What can you do to counter this reality?
Multiple respiratory rehabilitation programs, whether in the community, in specialized centers or in the home, need to be introduced with an easier access, which will lead to the integration of a larger number of patients.
To combat this deficit, an innovative respiratory rehabilitation program was conducted a year and a half ago; this is why the first Rehabilitation Program for domestic respirators in Portugal. Inspired by Living well with COPD (Psychiatric disorders with COPD) Praxair (home respiratory care) has created a rehabilitation COPD that takes care of individuals with COPD around their home and the usual life.
How does this rehabilitation program work and what is your success?
(JC): The COPD rehabilitation consists of undertaking respiratory rehabilitation in the patient's home with the clear advantage of not having to go to a hospital, performing various exercises in the surroundings where he lives and learning to manage disease-related restrictions in their daily surroundings.
It is an alternative and complement to existing solutions, with the right to highly specialized team, home personalized intervention, 24-hour phone line, flexibility of the schedule, involvement of close family members and adaptation to housing conditions.
The interdisciplinary team consists of a pulmonologist, rehabilitation nurses, physiotherapists, psychologists, nutritionists and pharmacists, whose roles are well defined for the recovery of a person with COPD. It is a program of reliability, efficiency and demonstrated quality that operates on continental national territory.

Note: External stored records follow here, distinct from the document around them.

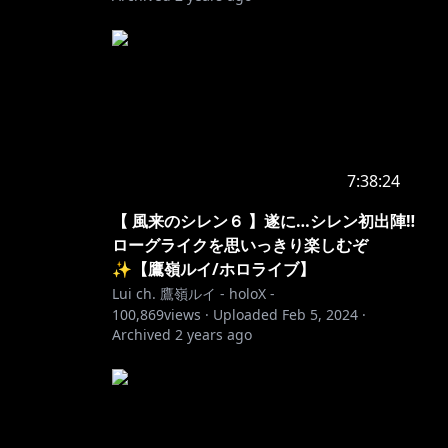
7:38:24
【 風来のシレン６ 】遂に…シレン初出陣‼
ローグライクを思いっきり楽しむぞ
✨【鷹嶺ルイ/ホロライブ】
Lui ch. 鷹嶺ルイ - holoX -
100,869
views ·
Uploaded
Feb 5, 2024
·
Archived
2 years ago
072988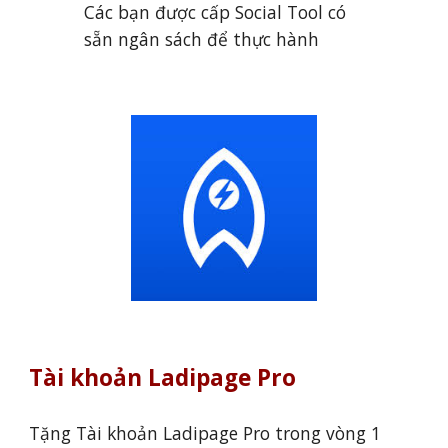
Các bạn được cấp Social Tool có
sẵn ngân sách để thực hành
Tài khoản Ladipage Pro
Tặng Tài khoản Ladipage Pro trong vòng 1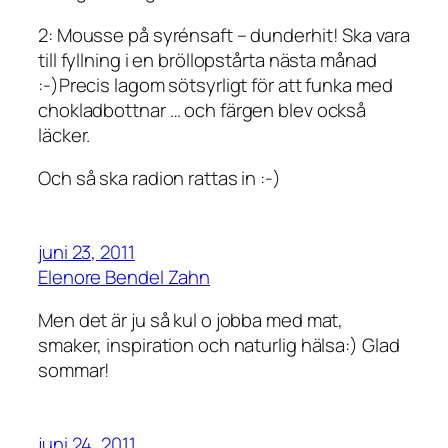
2: Mousse på syrénsaft – dunderhit! Ska vara
till fyllning i en bröllopstårta nästa månad
:-)Precis lagom sötsyrligt för att funka med
chokladbottnar … och färgen blev också
läcker.
Och så ska radion rattas in :-)
juni 23, 2011
Elenore Bendel Zahn
Men det är ju så kul o jobba med mat,
smaker, inspiration och naturlig hälsa:) Glad
sommar!
juni 24, 2011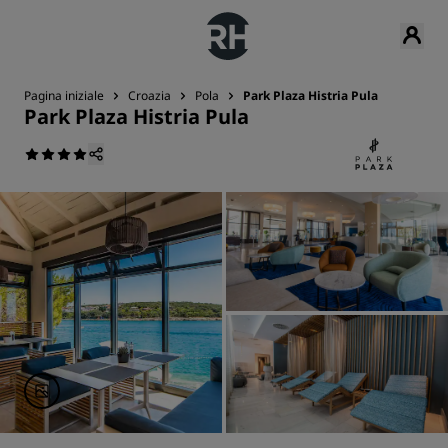
Pagina iniziale
Croazia
Pola
Park Plaza Histria Pula
Park Plaza Histria Pula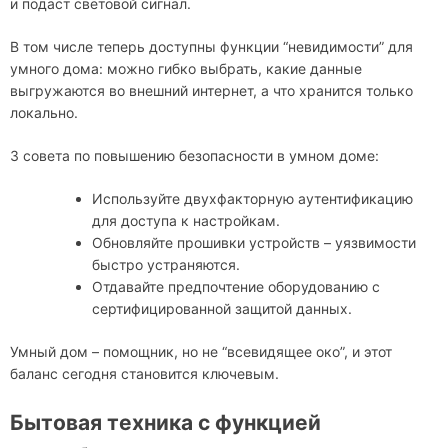
и подаст световой сигнал.
В том числе теперь доступны функции “невидимости” для
умного дома: можно гибко выбрать, какие данные
выгружаются во внешний интернет, а что хранится только
локально.
3 совета по повышению безопасности в умном доме:
Используйте двухфакторную аутентификацию
для доступа к настройкам.
Обновляйте прошивки устройств – уязвимости
быстро устраняются.
Отдавайте предпочтение оборудованию с
сертифицированной защитой данных.
Умный дом – помощник, но не “всевидящее око”, и этот
баланс сегодня становится ключевым.
Бытовая техника с функцией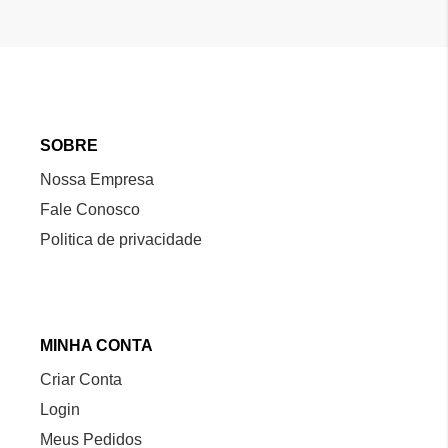
SOBRE
Nossa Empresa
Fale Conosco
Politica de privacidade
MINHA CONTA
Criar Conta
Login
Meus Pedidos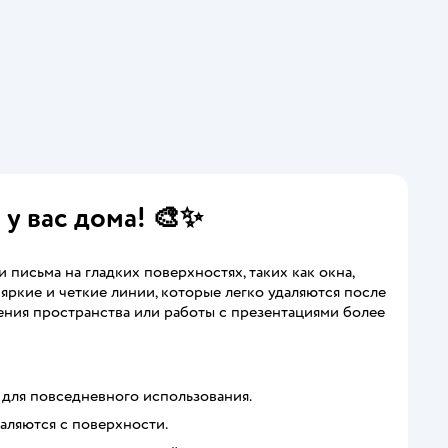
 у вас дома! 🎨✨
письма на гладких поверхностях, таких как окна,
яркие и четкие линии, которые легко удаляются после
ния пространства или работы с презентациями более
 для повседневного использования.
аляются с поверхности.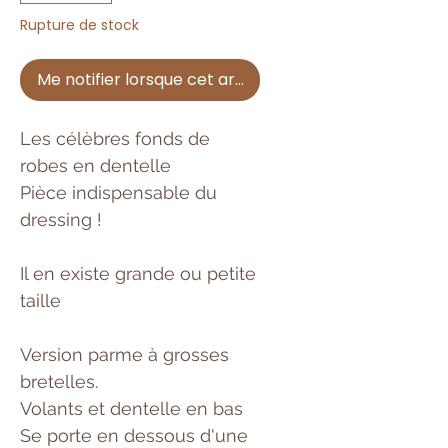
Rupture de stock
Me notifier lorsque cet article est disponible
Les célèbres fonds de
robes en dentelle
Pièce indispensable du
dressing !
Il en existe grande ou petite
taille
Version parme à grosses
bretelles.
Volants et dentelle en bas
Se porte en dessous d'une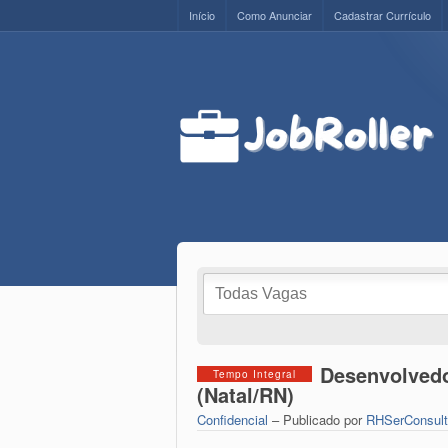
Início
Como Anunciar
Cadastrar Currículo
Desenvolvedo
Tempo Integral
(Natal/RN)
Confidencial
– Publicado por
RHSerConsult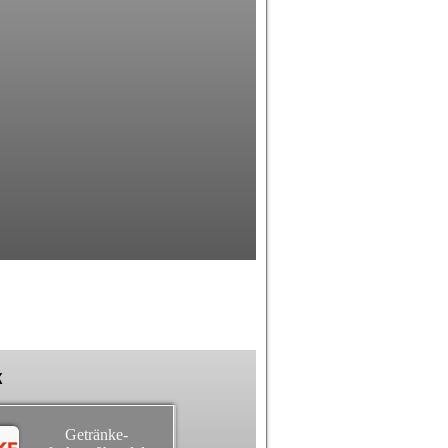
k
Getränke-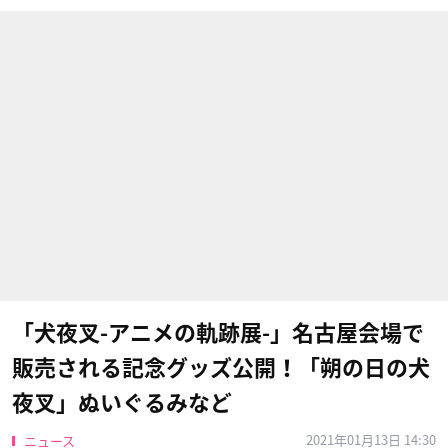
「犬夜叉-アニメの軌跡展-」名古屋会場で
販売される記念グッズ公開！「朔の日の犬
夜叉」ぬいぐるみなど
2021年01月13日 14:30
ニュース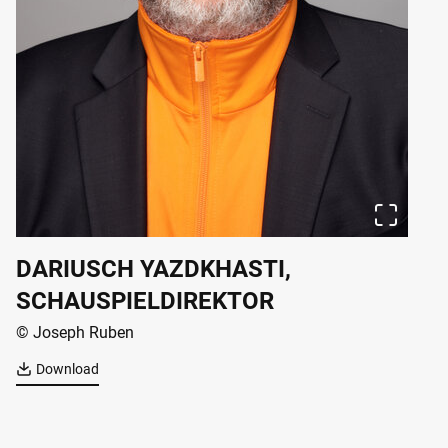
DARIUSCH YAZDKHASTI,
SCHAUSPIELDIREKTOR
© Joseph Ruben
Download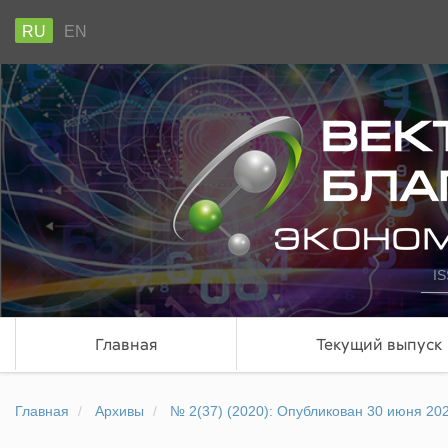
RU
EN
IS
Главная
Текущий выпуск
Главная
Архивы
№ 2(37) (2020): Опубликован 30 июня 20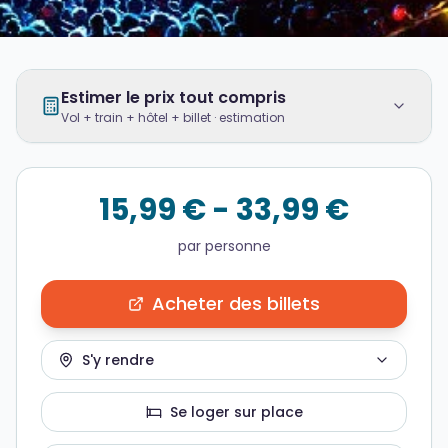
Estimer le prix tout compris
Vol + train + hôtel + billet · estimation
15,99 € - 33,99 €
par personne
Acheter des billets
S'y rendre
Se loger sur place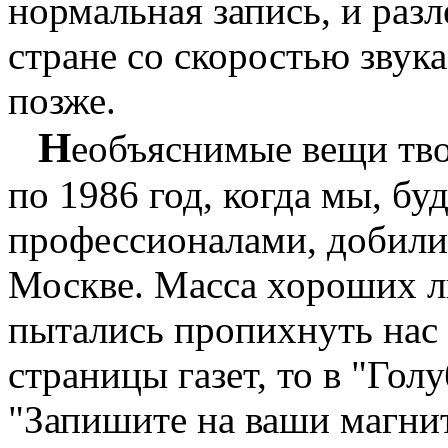
нормальная запись, и раз
стране со скоростью звук
позже.
Н
еобъяснимые вещи тво
по 1986 год, когда мы, бу
профессионалами, добили
Москве. Масса хороших лю
пытались пропихнуть нас т
страницы газет, то в "Голу
"Запишите на ваши магни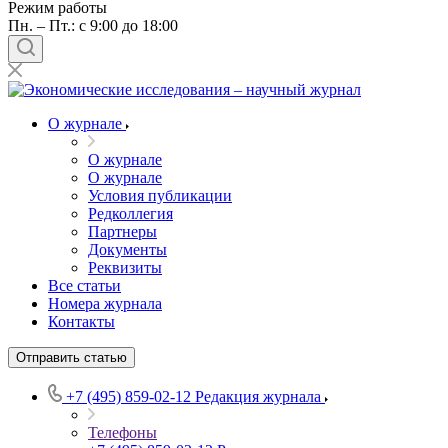
Режим работы
Пн. – Пт.: с 9:00 до 18:00
О журнале
О журнале
О журнале
Условия публикации
Редколлегия
Партнеры
Документы
Реквизиты
Все статьи
Номера журнала
Контакты
Отправить статью
+7 (495) 859-02-12
Редакция журнала
Телефоны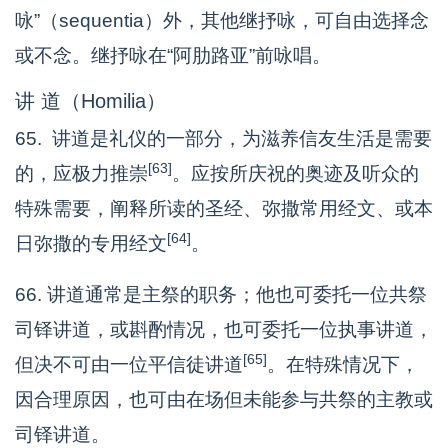
咏”（sequentia）外，其他继抒咏，可自由选择念
或不念。继抒咏在“阿肋路亚”前咏唱。
讲 道（Homilia）
65. 讲道是礼仪的一部分，为滋养信友生活是需要
[63]
的，应极力推崇
。应按所庆祝的奥迹及听众的
特殊需要，阐释所读的圣经、弥撒常用经文、或本
[64]
日弥撒的专用经文
。
66. 讲道通常是主祭的职务；他也可委托一位共祭
司铎讲道，或斟酌情况，也可委托一位执事讲道，
[65]
但决不可由一位平信徒讲道
。在特殊情况下，
因合理原因，也可由在场但未能参与共祭的主教或
司铎讲道。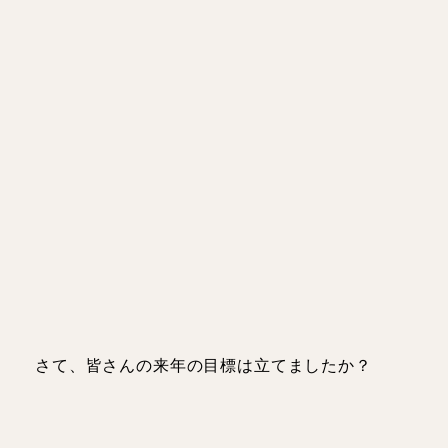
さて、皆さんの来年の目標は立てましたか？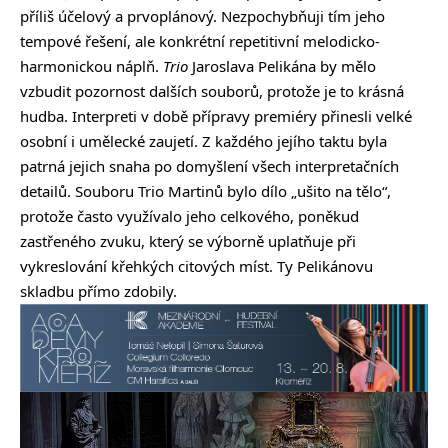
příliš účelový a prvoplánový. Nezpochybňuji tím jeho
tempové řešení, ale konkrétní repetitivní melodicko-
harmonickou náplň.
Trio
Jaroslava Pelikána by mělo
vzbudit pozornost dalších souborů, protože je to krásná
hudba. Interpreti v době přípravy premiéry přinesli velké
osobní i umělecké zaujetí. Z každého jejího taktu byla
patrná jejich snaha po domyšlení všech interpretačních
detailů. Souboru Trio Martinů bylo dílo „ušito na tělo“,
protože často využívalo jeho celkového, poněkud
zastřeného zvuku, který se výborně uplatňuje při
vykreslování křehkých citových míst. Ty Pelikánovu
skladbu přímo zdobily.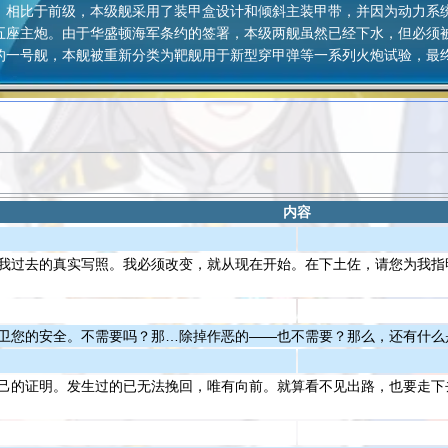
。相比于前级，本级舰采用了装甲盒设计和倾斜主装甲带，并因为动力系
五座主炮。由于华盛顿海军条约的签署，本级两舰虽然已经下水，但必须
的一号舰，本舰被重新分类为靶舰用于新型穿甲弹等一系列火炮试验，最终于
。
内容
我过去的真实写照。我必须改变，就从现在开始。在下土佐，请您为我指
卫您的安全。不需要吗？那…除掉作恶的——也不需要？那么，还有什么
己的证明。发生过的已无法挽回，唯有向前。就算看不见出路，也要走下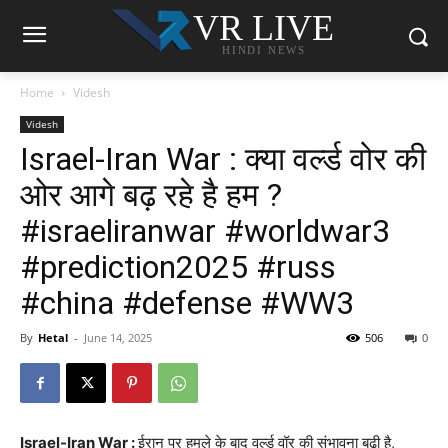
VR LIVE
HINDI NEWS
Home
Videsh
Videsh
Israel-Iran War : क्या वर्ल्ड वोर की
ओर आगे बढ़ रहे है हम ?
#israeliranwar #worldwar3
#prediction2025 #russ
#china #defense #WW3
By
Hetal
-
June 14, 2025
506
0
Israel-Iran War :
ईरान पर हमले के बाद वर्ल्ड वॉर की संभावना बढ़ी है,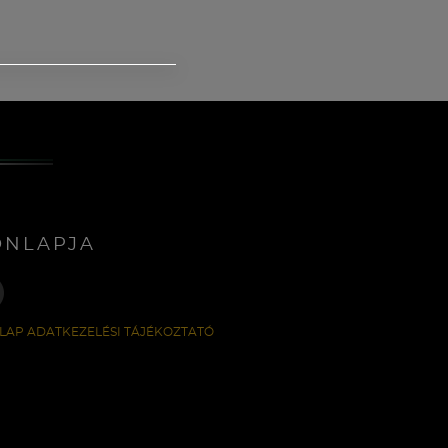
ONLAPJA
LAP ADATKEZELÉSI TÁJÉKOZTATÓ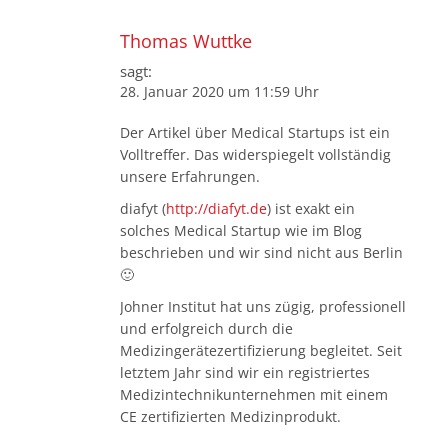
Thomas Wuttke
sagt:
28. Januar 2020 um 11:59 Uhr
Der Artikel über Medical Startups ist ein
Volltreffer. Das widerspiegelt vollständig
unsere Erfahrungen.
diafyt (
http://diafyt.de
) ist exakt ein
solches Medical Startup wie im Blog
beschrieben und wir sind nicht aus Berlin
🙂
Johner Institut hat uns zügig, professionell
und erfolgreich durch die
Medizingerätezertifizierung begleitet. Seit
letztem Jahr sind wir ein registriertes
Medizintechnikunternehmen mit einem
CE zertifizierten Medizinprodukt.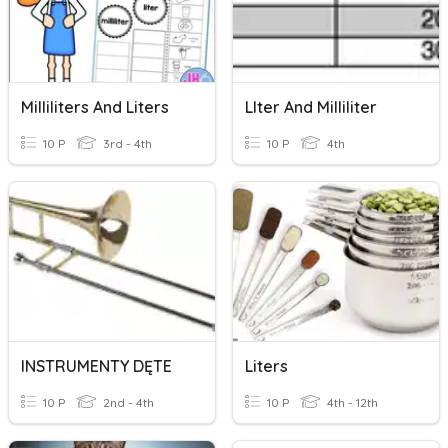
Milliliters And Liters
LIter And Milliliter
10 P
3rd - 4th
10 P
4th
INSTRUMENTY DĘTE
Liters
10 P
2nd - 4th
10 P
4th - 12th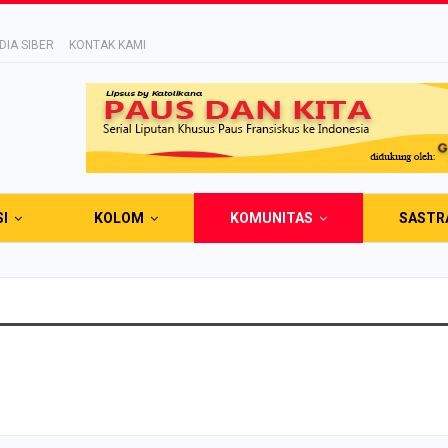
IA SIBER
KONTAK KAMI
SI
KOLOM
KOMUNITAS
SASTR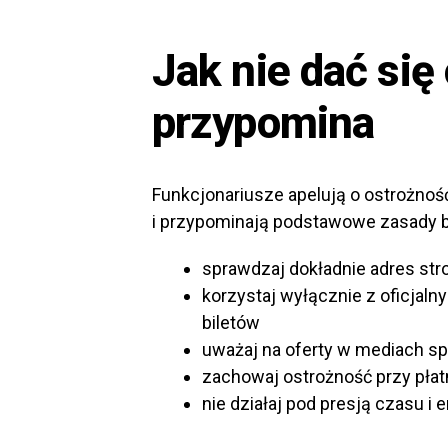
Jak nie dać się
przypomina
Funkcjonariusze apelują o ostrożnoś
i przypominają podstawowe zasady 
sprawdzaj dokładnie adres str
korzystaj wyłącznie z oficjal
biletów
uważaj na oferty w mediach 
zachowaj ostrożność przy płat
nie działaj pod presją czasu i 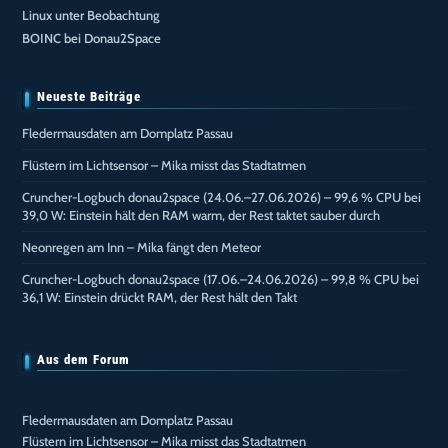
Linux unter Beobachtung
BOINC bei Donau2Space
Neueste Beiträge
Fledermausdaten am Domplatz Passau
Flüstern im Lichtsensor – Mika misst das Stadtatmen
Cruncher-Logbuch donau2space (24.06.–27.06.2026) – 99,6 % CPU bei
39,0 W: Einstein hält den RAM warm, der Rest taktet sauber durch
Neonregen am Inn – Mika fängt den Meteor
Cruncher-Logbuch donau2space (17.06.–24.06.2026) – 99,8 % CPU bei
36,1 W: Einstein drückt RAM, der Rest hält den Takt
Aus dem Forum
Fledermausdaten am Domplatz Passau
Flüstern im Lichtsensor – Mika misst das Stadtatmen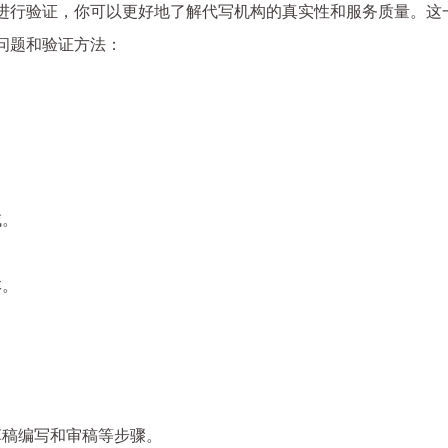
进行验证，你可以更好地了解代写机构的真实性和服务质量。这
问题和验证方法：
域。
本。
草稿编写和审稿等步骤。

The results of the program are very promising, with all patients in the program clearly improving their physical capacity, better knowledge of their disease and their health, promoting self-management of the pathology and solving the difficulties imposed by the disease. These achievements result in increased quality of life, reduced exacerbations and reduced dependence on health care.
What is the significance of this world day?
(SS): A ZLAT (Global Initiative for Chronic Obstructive Pulmonary Disease) determined since 2002 that the third Wednesday in November is dedicated to chronic obstructive pulmonary disease with publicity and education activities this year under the topic It's never too early, it's never too late It's never too early, it's never too late.
Noting this day is important because it draws attention to the disease that is predicted to be the third leading cause of death in the world over the next two years. Continuing to focus on strategies to prevent risk factors and promote a healthy lifestyle is essential if the incidence and prevalence of COPD should be reduced in the future. But it is also important to continue focusing on early diagnostic strategies (hence access to spirometry is fundamental) as well as accessibility strategies to existing treatments, including respiratory rehabilitation.